Some of the most brilliant minds on our planet respond to this year’s Edge question suggested by Steven Pinker. The question is: What scientific concept would improve everybody’s cognitive toolkit?
There are many good entries but I was especially intrigued by the responses from Sean Carroll, a Theoretical Physicist, and P Z Myers, a Biologist. Both argue that the concept that people need to grasp to better comprehend our place in the universe is to understand that we are not special. In Carroll’s words:
This isn’t an obvious way for people to think. Looking at the universe through our anthropocentric eyes, we can’t help but view things in terms of causes, purposes, and natural ways of being. […] Human beings like to insist that there are reasons why things happen. The death of a child, the crash of an airplane, or a random shooting must be explained in terms of the workings of a hidden plan. When Pat Robertson suggested that Hurricane Katrina was caused in part by God’s anger at America’s failing morals, he was attempting to provide an explanatory context for a seemingly inexplicable event. [more]

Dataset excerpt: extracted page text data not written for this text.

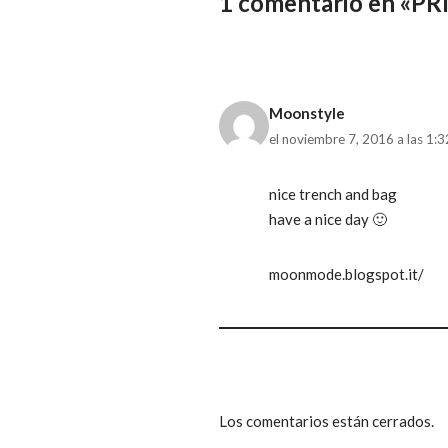
1 comentario en «P
Moonstyle
el noviembre 7, 2016 a las 1:
nice trench and bag
have a nice day 🙂
moonmode.blogspot.it/
Los comentarios están cerrados.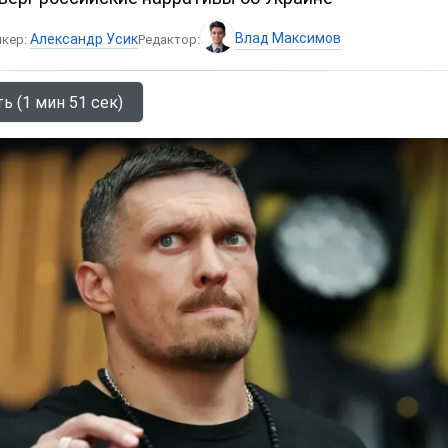
Влад Максимов
Александр Усик
икер:
Редактор:
ь (1 мин 51 сек)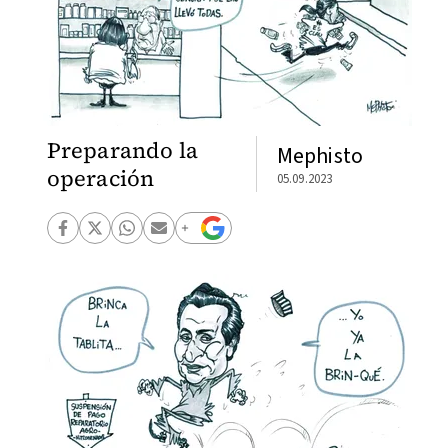
Preparando la
Mephisto
operación
05.09.2023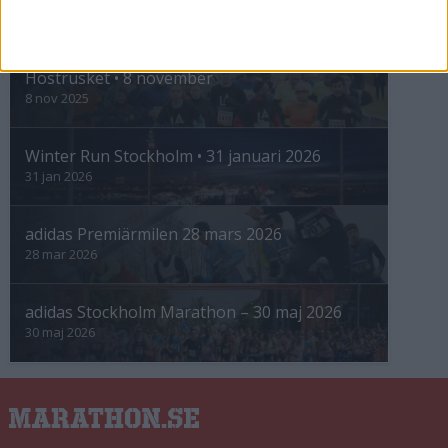
INTRESSANTA LOPP
Höstrusket • 8 november
8 nov 2025
Winter Run Stockholm • 31 januari 2026
31 jan 2026
adidas Premiärmilen 28 mars 2026
28 mar 2026
adidas Stockholm Marathon – 30 maj 2026
30 maj 2026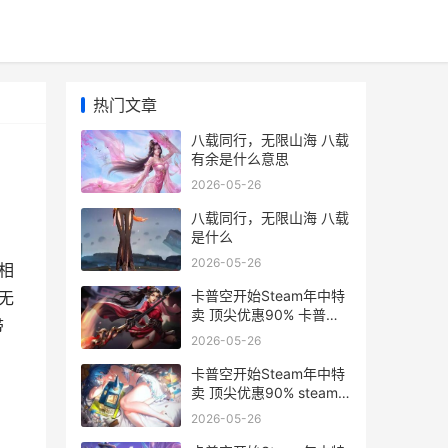
热门文章
八载同行，无限山海 八载
有余是什么意思
2026-05-26
八载同行，无限山海 八载
是什么
2026-05-26
相
卡普空开始Steam年中特
无
卖 顶尖优惠90% 卡普空
带
steam游戏
2026-05-26
卡普空开始Steam年中特
卖 顶尖优惠90% steam
卡普空合集
2026-05-26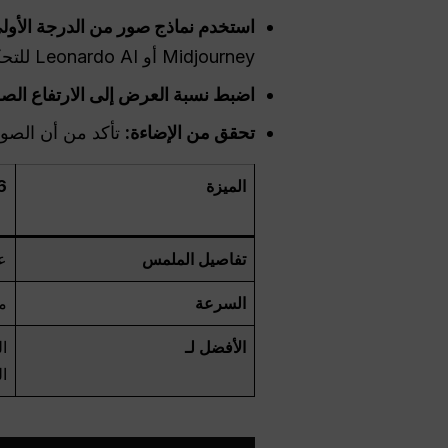
استخدم نماذج صور من الدرجة الأول
Midjourney أو Leonardo AI للتحكم في النسيج بشكل أفضل.
اضبط نسبة العرض إلى الارتفاع الص
تحقق من الإضاءة:
تأكد من أن الصور
الميزة
6
تفاصيل الملمس
عا
السرعة
م
الأفضل لـ
ال
ا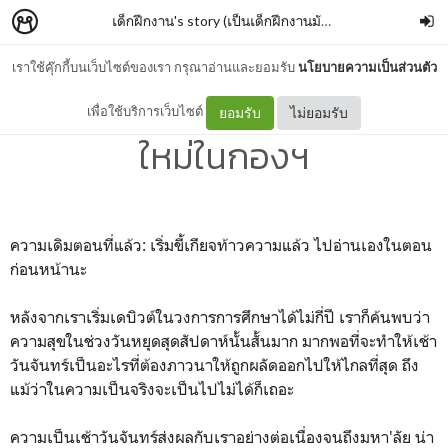
เด็กฝึกงาน's story (เป็นเด็กฝึกงานมันไม่ง่ายนะคุณ)
–
Meji
เราใช้คุ๊กกี้บนเว็บไซต์ของเรา กรุณาอ่านและยอมรับ
นโยบายความเป็นส่วนตัว
Day 4: เช้าวันจันทร์กับเพื่อน
เพื่อใช้บริการเว็บไซต์
ยอมรับ
ไม่ยอมรับ
ใหม่ในกองฯ
ความเดิมตอนที่แล้ว: เริ่มขี้เกียจท้าวความแล้ว ไปอ่านเองในตอน
ก่อนหน้านะ
หลังจากเราเริ่มเดบิวต์ในวงการการศึกษาได้ไม่กี่ปี เราก็ค้นพบว่า
ความสุขในช่วงวันหยุดสุดสัปดาห์นั้นสั้นมาก มากพอที่จะทำให้เช้า
วันจันทร์เป็นอะไรที่ต้องภาวนาให้ถูกผลัดออกไปให้ไกลที่สุด ถึง
แม้ว่าในความเป็นจริงจะเป็นไปไม่ได้ก็เถอะ
ความเป็นเช้าวันจันทร์ส่งผลกับเราอย่างต่อเนื่องจนถึงมหา'ลัย น่า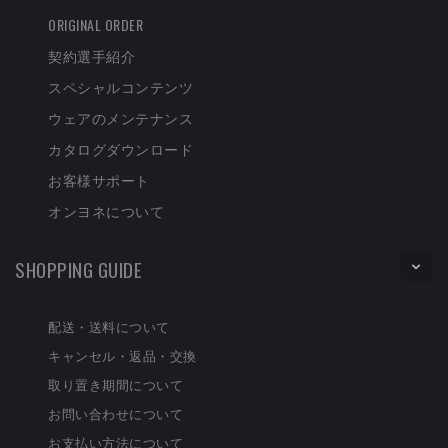
ORIGINAL ORDER
契約選手紹介
スペシャルコンテンツ
ウェアのメンテナンス
カタログダウンロード
お客様サポート
オンヨネについて
SHOPPING GUIDE
配送・送料について
キャンセル・返品・交換
取り置き期間について
お問い合わせについて
お支払い方法について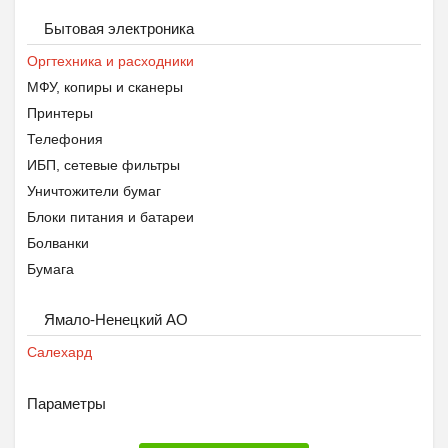
Бытовая электроника
Оргтехника и расходники
МФУ, копиры и сканеры
Принтеры
Телефония
ИБП, сетевые фильтры
Уничтожители бумаг
Блоки питания и батареи
Болванки
Бумага
Кабели и адаптеры
Ямало-Ненецкий АО
Картриджи
Канцелярия
Салехард
Параметры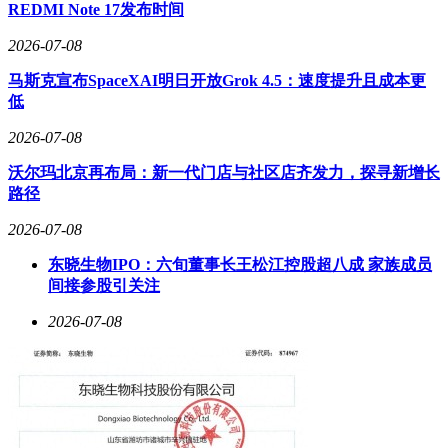
REDMI Note 17发布时间
技术支撑是该平台的核心竞争力之一。通过与顶级流动性提供
商合作，股指报价实现全球市场实时同步，点差控制在0.2-0.5
2026-07-08
个基点区间。毫秒级订单撮合系统确保交易指令精准执行，特
马斯克宣布SpaceXAI明日开放Grok 4.5：速度提升且成本更
别在市场趋势转折点能够快速响应。配套的智能分析工具可自
低
动生成多周期技术图表，结合宏观经济数据形成立体化决策支
持。
2026-07-08
为提升投资者专业能力，平台设立专项教育中心，提供从基础
沃尔玛北京再布局：新一代门店与社区店齐发力，探寻新增长
认知到高级策略的完整课程体系。内容涵盖指数编制方法、波
路径
动率计算模型、跨市场对冲技巧等实战模块，每周更新的市场
周报帮助投资者及时把握全球财经动态。这种"交易+教育"的
2026-07-08
生态模式，使新手投资者能够在三个月内系统掌握股指交易核
东晓生物IPO：六旬董事长王松江控股超八成 家族成员
心技能。
间接参股引关注
2026-07-08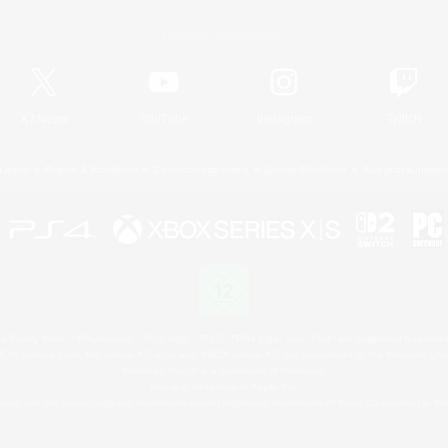
Offizielle Informationen
X
/
News
YouTube
Instagram
Twitch
Lizenz
Regeln & Richtlinien
Datenschutzrichtlinie
Cookie-Richtlinien
Abo jetzt kündige
 Family Mark", "PlayStation", "PS5 logo", "PS5", "PS4 logo" and "PS4" are registered trademark
XBOX Sphere mark, the Series X|S logo and XBOX Series X|S are trademarks of the Microsoft gro
Nintendo Switch is a trademark of Nintendo.
Mac is a trademark of Apple Inc.
eam and the Steam logo are trademarks and/or registered trademarks of Valve Corporation in the 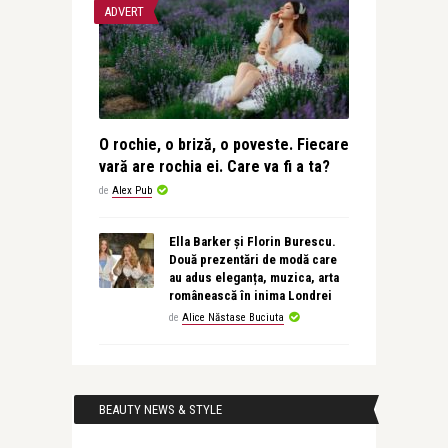
ADVERT
O rochie, o briză, o poveste. Fiecare
vară are rochia ei. Care va fi a ta?
de
Alex Pub
Ella Barker și Florin Burescu.
Două prezentări de modă care
au adus eleganța, muzica, arta
românească în inima Londrei
de
Alice Năstase Buciuta
BEAUTY NEWS & STYLE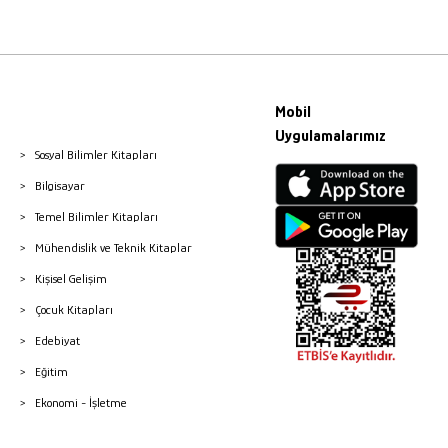
Mobil
Uygulamalarımız
Sosyal Bilimler Kitapları
Bilgisayar
Temel Bilimler Kitapları
Mühendislik ve Teknik Kitaplar
Kişisel Gelişim
Çocuk Kitapları
Edebiyat
Eğitim
Ekonomi - İşletme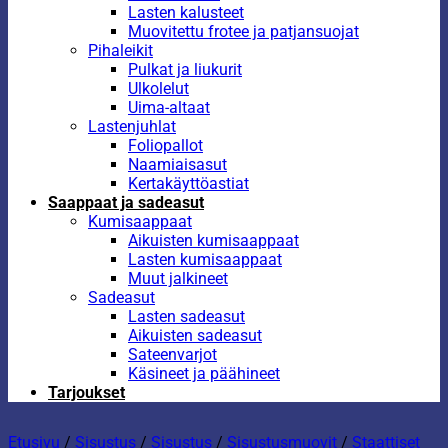
Lasten kalusteet
Muovitettu frotee ja patjansuojat
Pihaleikit
Pulkat ja liukurit
Ulkolelut
Uima-altaat
Lastenjuhlat
Foliopallot
Naamiaisasut
Kertakäyttöastiat
Saappaat ja sadeasut
Kumisaappaat
Aikuisten kumisaappaat
Lasten kumisaappaat
Muut jalkineet
Sadeasut
Lasten sadeasut
Aikuisten sadeasut
Sateenvarjot
Käsineet ja päähineet
Tarjoukset
Etusivu
/
Sisustus
/
Sisustus
/
Sisustusmuovit
/
Staattiset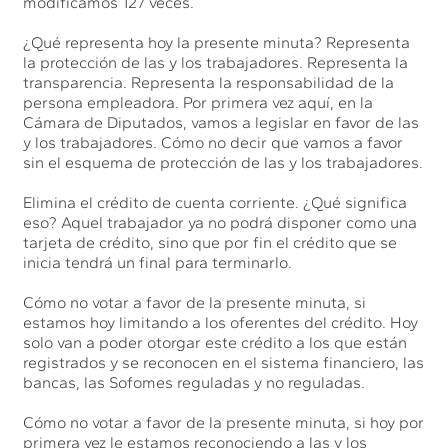
modificamos 127 veces.
¿Qué representa hoy la presente minuta? Representa
la protección de las y los trabajadores. Representa la
transparencia. Representa la responsabilidad de la
persona empleadora. Por primera vez aquí, en la
Cámara de Diputados, vamos a legislar en favor de las
y los trabajadores. Cómo no decir que vamos a favor
sin el esquema de protección de las y los trabajadores.
Elimina el crédito de cuenta corriente. ¿Qué significa
eso? Aquel trabajador ya no podrá disponer como una
tarjeta de crédito, sino que por fin el crédito que se
inicia tendrá un final para terminarlo.
Cómo no votar a favor de la presente minuta, si
estamos hoy limitando a los oferentes del crédito. Hoy
solo van a poder otorgar este crédito a los que están
registrados y se reconocen en el sistema financiero, las
bancas, las Sofomes reguladas y no reguladas.
Cómo no votar a favor de la presente minuta, si hoy por
primera vez le estamos reconociendo a las y los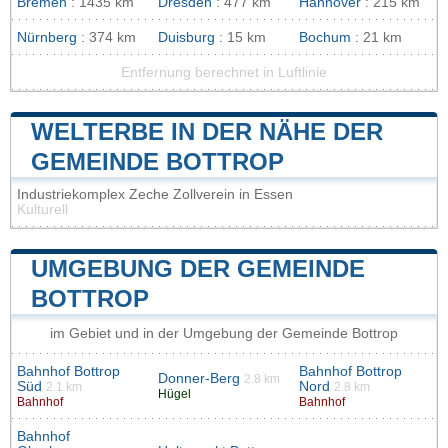
Bremen
: 1435 km
Dresden
: 477 km
Hannover
: 215 km
Nürnberg
: 374 km
Duisburg
: 15 km
Bochum
: 21 km
Entfernung berechnet in Luftlinie
WELTERBE IN DER NÄHE DER
GEMEINDE BOTTROP
Industriekomplex Zeche Zollverein in Essen
Kulturell
UMGEBUNG DER GEMEINDE
BOTTROP
im Gebiet und in der Umgebung der Gemeinde Bottrop
Bahnhof Bottrop
Bahnhof Bottrop
Donner-Berg
2.8 km
Süd
Nord
2.1 km
2.8 km
Hügel
Bahnhof
Bahnhof
Bahnhof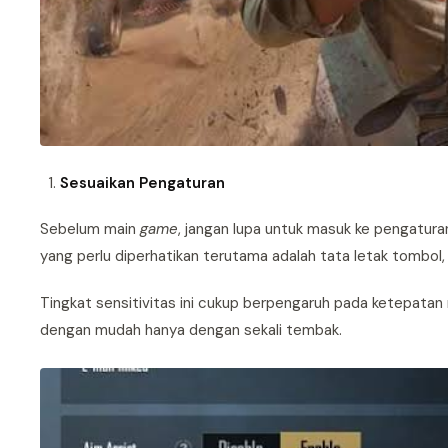
Sesuaikan Pengaturan
Sebelum main
game
, jangan lupa untuk masuk ke pengaturan
yang perlu diperhatikan terutama adalah tata letak tombol
Tingkat sensitivitas ini cukup berpengaruh pada ketepat
dengan mudah hanya dengan sekali tembak.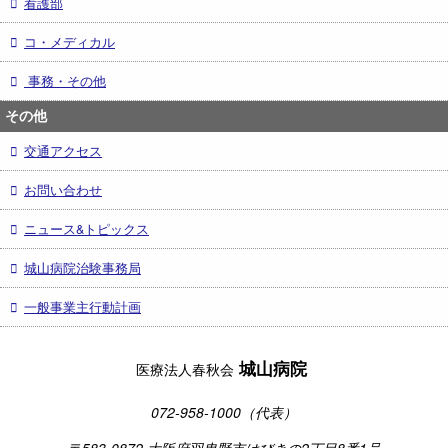
看護部
コ・メディカル
事務・その他
その他
交通アクセス
お問い合わせ
ニュース&トピックス
城山病院治験事務局
一般事業主行動計画
城山病院
医療法人春秋会
072-958-1000（代表）
〒583-0872 大阪府羽曳野市はびきの2丁目8番1号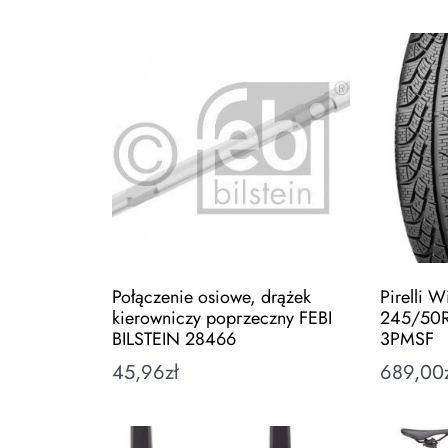
Połączenie osiowe, drążek
Pirelli W
kierowniczy poprzeczny FEBI
245/50R
BILSTEIN 28466
3PMSF
45,96
zł
689,00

Myers calls it the “mediocrity principle”:
The mediocrity principle simply states that you aren’t special. The universe does not revolve around you, this planet isn’t privileged in any unique way, your country is not the perfect product of divine destiny, your existence isn’t the product of directed, intentional fate, and that tuna sandwich you had for lunch was not plotting to give you indigestion. Most of what happens in the world is just a consequence of natural, universal laws — laws that apply everywhere and to everything, with no special exemptions or amplifications for your benefit — given variety by the input of chance. Everything that you as a human being consider cosmically important is an accident. The rules of inheritance and the nature of biology meant that when your parents had a baby, it was anatomically human and mostly fully functional physiologically, but the unique combination of traits that make you male or female, tall or short, brown-eyed or blue-eyed were the result of a chance shuffle of genetic attributes during meiosis, a few random mutations, and the luck of the draw in the grand sperm race at fertilization. [more]
This has been a recurrent theme on this blog (see, for instance, Seekers of Depth and Profundity). Our innate proclivity to seek deeper and hidden meanings in everyday events, struggles and conflicts is responsible for making us seek higher meaning in the existence of life itself. But science (more specifically, evolution) tells us otherwise: we are products of a random, unsupervised and impersonal process. Just like apes, monkeys, whales, bugs, worms and bacteria. Our existence is not a part of any Grand Scheme (supervised by a Supreme Being). We just exist.
However, this needn’t be disheartening. Carroll sums it up succinctly:
None of which is to say that life is devoid of purpose and meaning. Only that these are things we create, not things we discover out there in the fundamental architecture of the world. The world keeps happening, in accordance with its rules; it’s up to us to make sense of it and give it value.